Religion, Violence, and Peacebuilding

It was partly acknowledging the historical reality that religious movements of all kinds can have immensely positive impacts on society, along with my opposite experience of religion as a contributor to violence and conflict when I was growing up and studying in Belfast during the worst of the Troubles, that we started the Religions and the Practice of Peace initiative at Harvard two years ago. The aim was to bring the intellectual resources of Harvard Divinity School, in association with other schools at Harvard, to bear on the great issues of our time with respect to religion, violence, and peacebuilding.

What we are trying to do is closely aligned with the views expressed in Rabbi Jonathan Sacks's recent book, Not in God's Name: Confronting Religious Violence.Footnote 10 This book is designed to refute three common arguments made about the relationship between religion and violence and war:

  1. 1. Religion is the major source of violence in our world and needs to be marginalized or eliminated.

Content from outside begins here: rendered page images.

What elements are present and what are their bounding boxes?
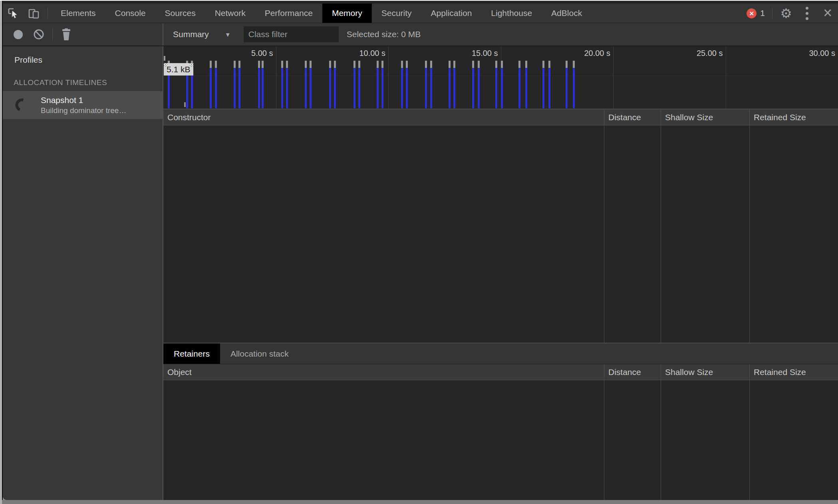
tab-network[interactable]: Network: [205, 4, 255, 23]
timeline-tick-label: 15.00 s: [472, 49, 498, 58]
devtools-top-gap: [3, 1, 838, 4]
timeline-gridline: [726, 46, 726, 109]
allocation-bar: [377, 61, 379, 108]
column-header-retained-size[interactable]: Retained Size: [749, 364, 838, 380]
constructor-table-header: Constructor Distance Shallow Size Retain…: [163, 109, 838, 125]
perspective-select[interactable]: Summary ▼: [169, 30, 235, 39]
allocation-bar: [381, 61, 383, 108]
selection-handle-stub[interactable]: [184, 102, 186, 107]
toggle-device-toolbar-button[interactable]: [24, 4, 44, 23]
memory-toolbar-left: [3, 23, 163, 46]
inspect-cursor-icon: [7, 7, 19, 19]
selection-size-badge: 5.1 kB: [164, 63, 193, 75]
retainers-tabstrip: Retainers Allocation stack: [163, 343, 838, 364]
timeline-gridline: [613, 46, 614, 109]
devtools-window: Elements Console Sources Network Perform…: [3, 1, 838, 500]
allocation-bar: [518, 61, 520, 108]
retainers-table-body[interactable]: [163, 380, 838, 500]
column-header-constructor[interactable]: Constructor: [163, 109, 604, 125]
allocation-bar: [310, 61, 312, 108]
timeline-gridline: [276, 46, 276, 109]
kebab-menu-icon: [806, 7, 808, 20]
tab-performance[interactable]: Performance: [255, 4, 322, 23]
close-devtools-button[interactable]: ×: [817, 4, 838, 23]
allocation-bar: [358, 61, 360, 108]
settings-button[interactable]: ⚙: [776, 4, 796, 23]
allocation-bar: [501, 61, 503, 108]
allocation-bar: [401, 61, 403, 108]
more-options-button[interactable]: [796, 4, 817, 23]
column-header-distance[interactable]: Distance: [604, 109, 661, 125]
column-header-retained-size[interactable]: Retained Size: [749, 109, 838, 125]
inspect-element-button[interactable]: [3, 4, 24, 23]
allocation-bar: [542, 61, 544, 108]
column-divider: [749, 125, 750, 343]
allocation-bar: [210, 61, 212, 108]
sidebar-item-snapshot-1[interactable]: Snapshot 1 Building dominator tree…: [3, 91, 163, 119]
sidebar-item-profiles[interactable]: Profiles: [3, 46, 163, 69]
allocation-bar: [566, 61, 568, 108]
tab-elements[interactable]: Elements: [51, 4, 105, 23]
tab-security[interactable]: Security: [372, 4, 421, 23]
column-divider: [661, 125, 661, 343]
timeline-tick-label: 10.00 s: [359, 49, 385, 58]
allocation-bar: [238, 61, 240, 108]
gear-icon: ⚙: [780, 7, 792, 20]
column-header-shallow-size[interactable]: Shallow Size: [661, 109, 749, 125]
devtools-tabbar: Elements Console Sources Network Perform…: [3, 4, 838, 23]
allocation-bar: [548, 61, 550, 108]
tab-memory[interactable]: Memory: [322, 4, 372, 23]
column-divider: [604, 380, 604, 500]
allocation-bar: [305, 61, 307, 108]
constructor-table-body[interactable]: [163, 125, 838, 343]
allocation-bar: [525, 61, 527, 108]
allocation-bar: [425, 61, 427, 108]
error-count: 1: [760, 8, 765, 18]
profiles-sidebar: Profiles ALLOCATION TIMELINES Snapshot 1…: [3, 46, 163, 500]
allocation-bar: [329, 61, 331, 108]
timeline-gridline: [388, 46, 389, 109]
allocation-bar: [478, 61, 480, 108]
tabbar-separator: [48, 8, 48, 19]
console-error-counter[interactable]: × 1: [743, 4, 769, 23]
tab-sources[interactable]: Sources: [155, 4, 205, 23]
delete-profile-button[interactable]: [56, 23, 77, 46]
retainers-table-header: Object Distance Shallow Size Retained Si…: [163, 364, 838, 380]
allocation-bar: [215, 61, 217, 108]
memory-toolbar-right: Summary ▼ Selected size: 0 MB: [163, 23, 838, 46]
record-heap-button[interactable]: [8, 23, 28, 46]
allocation-bar: [353, 61, 355, 108]
tab-retainers[interactable]: Retainers: [163, 343, 220, 364]
tab-lighthouse[interactable]: Lighthouse: [481, 4, 542, 23]
window-edge-bottom: [2, 500, 838, 504]
tabbar-spacer: [592, 4, 743, 23]
perspective-selected-value: Summary: [173, 30, 209, 39]
allocation-bar: [449, 61, 451, 108]
snapshot-status: Building dominator tree…: [41, 106, 126, 115]
allocation-bar: [234, 61, 236, 108]
tab-console[interactable]: Console: [105, 4, 155, 23]
allocation-bar: [406, 61, 408, 108]
column-header-object[interactable]: Object: [163, 364, 604, 380]
tab-adblock[interactable]: AdBlock: [542, 4, 592, 23]
allocation-bar: [281, 61, 283, 108]
chevron-down-icon: ▼: [225, 31, 231, 38]
allocation-bar: [334, 61, 336, 108]
tab-allocation-stack[interactable]: Allocation stack: [220, 343, 299, 364]
allocation-bar: [573, 61, 575, 108]
toolbar-separator: [52, 28, 53, 41]
selected-size-label: Selected size: 0 MB: [347, 30, 421, 39]
tab-application[interactable]: Application: [421, 4, 482, 23]
clear-profiles-button[interactable]: [28, 23, 49, 46]
class-filter-input[interactable]: [244, 26, 339, 42]
clear-block-icon: [33, 29, 44, 40]
column-divider: [604, 125, 604, 343]
column-header-shallow-size[interactable]: Shallow Size: [661, 364, 749, 380]
allocation-timeline[interactable]: 5.00 s10.00 s15.00 s20.00 s25.00 s30.00 …: [163, 46, 838, 109]
selection-handle-tick[interactable]: [164, 56, 165, 61]
trash-icon: [61, 28, 71, 40]
memory-main-panel: 5.00 s10.00 s15.00 s20.00 s25.00 s30.00 …: [163, 46, 838, 500]
allocation-bar: [258, 61, 260, 108]
column-header-distance[interactable]: Distance: [604, 364, 661, 380]
timeline-tick-label: 30.00 s: [809, 49, 835, 58]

  2. 2. Although religion can be used by manipulative leaders to motivate people to wage wars out of a desire for sectarian dominance or purity, religion itself basically teaches us to love and forgive, not fight and hate. (This view actually piles the blame on to political leaders and gives religion a pass.)

  3. 3. The idea that “our” religion is peaceful but “theirs” is intolerant and violent. (Whatever the religion and culture, history seems to show that under conditions in which normal constraints are removed humans have the same capacity for cruelty and barbarity.)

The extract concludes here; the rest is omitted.